Ferramentas e práticas relacionadas
- Exames neurológicos detalhados e exames de imagem (ressonância magnética) para avaliar integridade estrutural.
- Estudos eletrofisiológicos, como EEG e potenciais evocados, para analisar a condução e processamento neural.
- Testes de percepção, psicofísicos e de neuropsicologia para quantificar sensibilidade e integração multimodal.
- Terapias de reabilitação, como estimulação sensorial, treino perceptual e intervenções em estilo de vida, para otimizar função.
Erros comuns a evitar
- Generalizar sintomas sem avaliação profissional, atribuindo alterações sensoriais apena a fadiga ou estresse.
- Ignorar sinais de alerta, como perda súbita de visão, audição ou força, que podem indicar emergência neurológica.
- Superestimar a estabilidade do sistema sensorial em idade avançada, adiamento de diagnóstico de neuropatias ou demência.
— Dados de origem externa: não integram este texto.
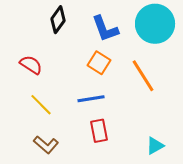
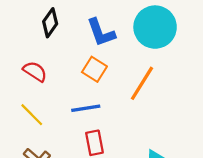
red semicircle: (31, 65) -> (35, 71), moved
orange line: (143, 76) -> (142, 83), turned 64

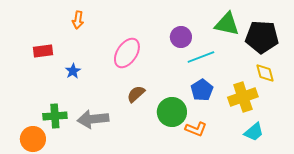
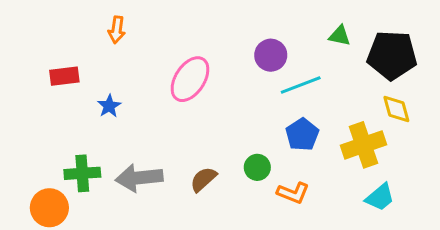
green triangle: (227, 24) -> (340, 36), size x0.6
brown semicircle: (136, 94) -> (203, 179), moved
green circle: (172, 112) -> (257, 167), size x0.6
- Tratar ruídos de fundo ou desconfortos sensoriais como insignificantes, quando podem indicar sensibilidade anormal ou distúrbios de processamento.
Perguntas frequentes
Como posso melhorar a integração sensorial no dia a dia?
Pratique atividades que estimulam múltiplos sentidos, como cozinhar, caminhar em ambientes variados, ouvir música e identificar sons, e exercícios de mindfulness para aumentar a atenção aos estímulos presentes.

O sistema nervoso e sensorial tem relação com o estresse?
Sim, o estresse ativa o sistema nervoso autônomo e pode alterar a sensibilidade sensorial, aumentando a percepção de dor ou ruídos, além de modular a percepção de ameaças e a regulação emocional.
Quando devo procurar ajuda médica por alterações de sensação?
Procure orientação profissional quando as alterações forem súbitas, progressivas, associadas a tontura, fraqueza, fala alterada ou comprometimento de dois ou mais sentidos.
O treinamento pode mudar a percepção sensorial?
Sim, por meio de plasticidade cerebral, o treinamento específico pode refiniar a discriminação tactile, auditiva ou visual, melhorando a integração e reduzindo limiares de detecção em populações como músicos e atletas.